俺たちの小隊に上層部の気を伺うような命令が下され、全員が新型小銃片手に何処か浮き足だった様子になっている頃。俺はコードル軍曹に会いに行っていた。
「ーー今まで有難うございました」
「ちっ・・・ドムめ・・・」
あぁ、やっぱりそうだったんですね。俺は魔法兵にするための訓練でしたか。そう感じて思わず心があったかくなりそうに・・・・・・
「新米、よく聞いとけ。俺達は兵士。軍と言うのは規則の塊。俺には地位がねぇ。本当ならお前さんをここに置いていきたいが・・・・・・命令だ。
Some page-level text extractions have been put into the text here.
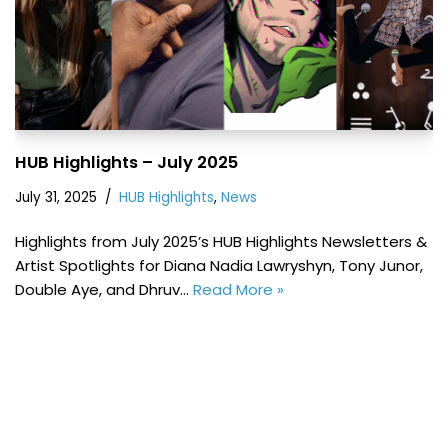
HUB Highlights – July 2025
July 31, 2025
HUB Highlights
,
News
Highlights from July 2025’s HUB Highlights Newsletters &
Artist Spotlights for Diana Nadia Lawryshyn, Tony Junor,
Double Aye, and Dhruv…
Read More »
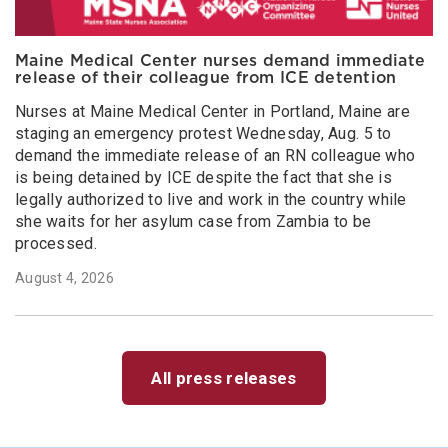
Maine Medical Center nurses demand immediate
release of their colleague from ICE detention
Nurses at Maine Medical Center in Portland, Maine are
staging an emergency protest Wednesday, Aug. 5 to
demand the immediate release of an RN colleague who
is being detained by ICE despite the fact that she is
legally authorized to live and work in the country while
she waits for her asylum case from Zambia to be
processed.
August 4, 2026
All press releases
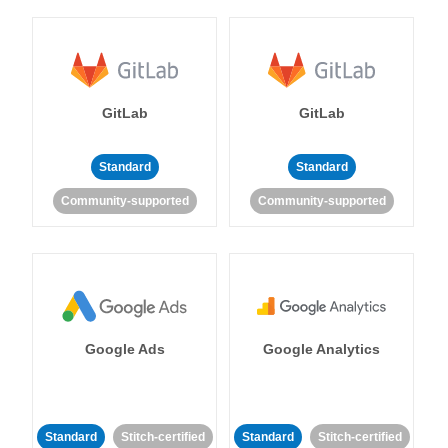
GitLab
GitLab
Standard
Standard
Community-supported
Community-supported
Google Ads
Google Analytics
Standard
Stitch-certified
Standard
Stitch-certified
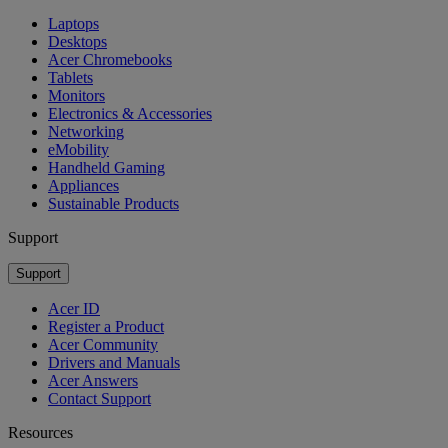
Laptops
Desktops
Acer Chromebooks
Tablets
Monitors
Electronics & Accessories
Networking
eMobility
Handheld Gaming
Appliances
Sustainable Products
Support
Support
Acer ID
Register a Product
Acer Community
Drivers and Manuals
Acer Answers
Contact Support
Resources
俺たちは遂行しなきゃならん。誰が目を見張っているかわからん。だからお前は塹壕から出たら守るものはねぇ。とにかく頭を下げて走れ。幾ら夜でもサーチライトに照らされたら終わりだ。よく覚えとけ」
「りょ、了解しました」
そう言い、俺は小隊長の警告に敬礼で答えた。さっきの暖かさなどどっかに霧散していた。
数時間後、深夜に砲撃が始まった。それと同時に兵士たちが塹壕から飛び出す準備を始める。片手には新しい小銃を持ち、クリップをはめ込んでいた。
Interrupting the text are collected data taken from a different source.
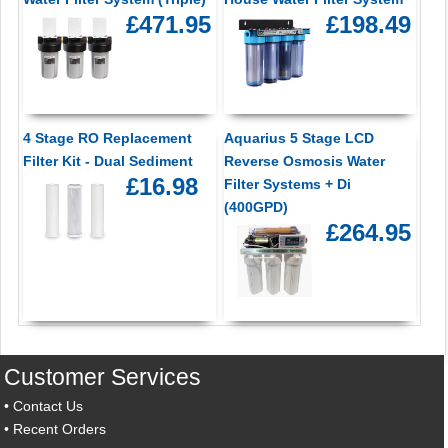
£471.95
£198.49
4 Stage RO Replacement
Aquarius 5 Stage LCD
Filter Kit - Dual Sediment
Reverse Osmosis Water
£16.98
Filter Systems + Di
(400GPD)
£264.95
Customer Services
•
Contact Us
•
Recent Orders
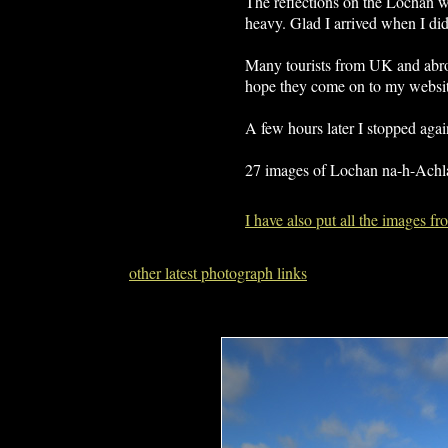
The reflections on the Lochan we
heavy. Glad I arrived when I did
Many tourists from UK and abroa
hope they come on to my websit
A few hours later I stopped aga
27 images of Lochan na-h-Achl
I have also put all the images 
other latest photograph links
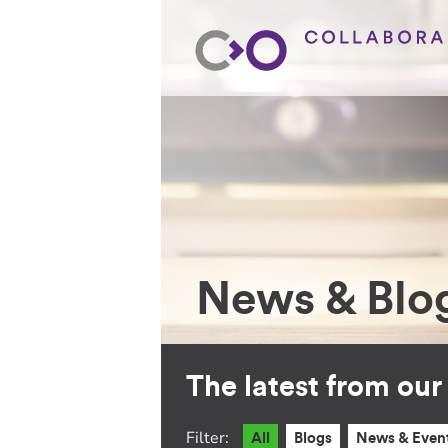
News & Blo
The latest from ou
Filter:
All
Blogs
News & Even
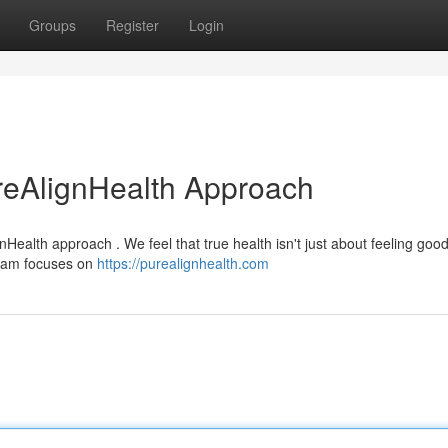
Groups
Register
Login
reAlignHealth Approach
Health approach . We feel that true health isn't just about feeling good;
gram focuses on
https://purealignhealth.com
そして、砲撃の嵐が終わると一斉に兵士が飛び出す。夜の為か機関銃座の発砲炎がよく見え、俺は新型小銃に魔法弾を装填して引き金を引く。弾丸が真っ直ぐ飛んで行き、炎を纏わせる。しかし、雨が降っていることもあり日は直ぐに鎮火し、明かりが消える。地面は泥だらけになり、ぬかるんでおり、今にもこけそうになった。
雨の中、サーチライトがさまざまな方向に灯を向け、俺たちの影を探す。サーチライトが照らされた先に機関銃が向かい、銃が放たれる。
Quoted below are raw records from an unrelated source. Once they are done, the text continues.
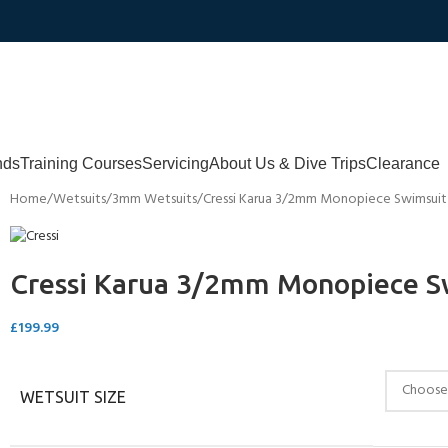
nds
Training Courses
Servicing
About Us & Dive Trips
Clearance
Home
Wetsuits
3mm Wetsuits
Cressi Karua 3/2mm Monopiece Swimsui
Cressi Karua 3/2mm Monopiece S
£
199.99
WETSUIT SIZE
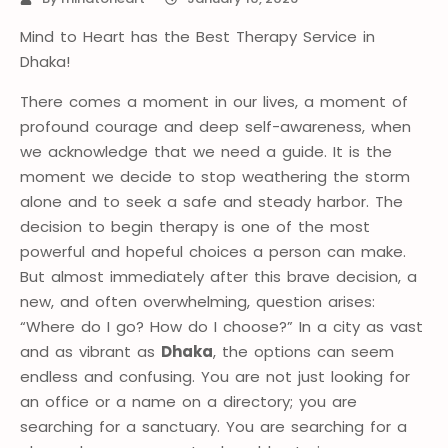
Mind to Heart has the Best Therapy Service in
Dhaka!
There comes a moment in our lives, a moment of
profound courage and deep self-awareness, when
we acknowledge that we need a guide. It is the
moment we decide to stop weathering the storm
alone and to seek a safe and steady harbor. The
decision to begin therapy is one of the most
powerful and hopeful choices a person can make.
But almost immediately after this brave decision, a
new, and often overwhelming, question arises:
“Where do I go? How do I choose?” In a city as vast
and as vibrant as
Dhaka
, the options can seem
endless and confusing. You are not just looking for
an office or a name on a directory; you are
searching for a sanctuary. You are searching for a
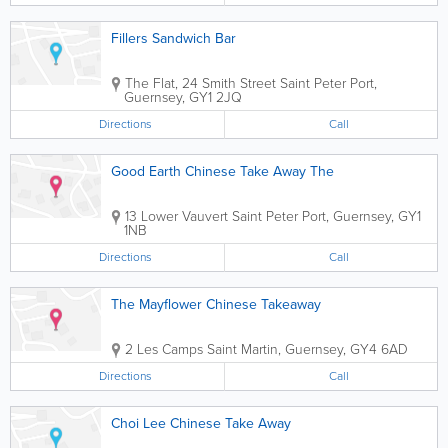
Fillers Sandwich Bar
The Flat, 24 Smith Street
Saint Peter Port
,
Guernsey
,
GY1 2JQ
Directions
Call
Good Earth Chinese Take Away The
13 Lower Vauvert
Saint Peter Port
,
Guernsey
,
GY1
1NB
Directions
Call
The Mayflower Chinese Takeaway
2 Les Camps
Saint Martin
,
Guernsey
,
GY4 6AD
Directions
Call
Choi Lee Chinese Take Away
その恐怖に駆られていると思わず足がつまずいてしまった。
「わぶっ!?」
俺がこけるも周りの兵士たちはお構いなしで走り抜ける。真夜中大雨の突撃は敵に混乱をさせるもこちらも見えないと言うことで塹壕の穴に転落したり、鉄条網に気付かずに引っかかって怪我をしたり、サーチライトに照らされた影に集中砲火を浴びるなど被害もあった。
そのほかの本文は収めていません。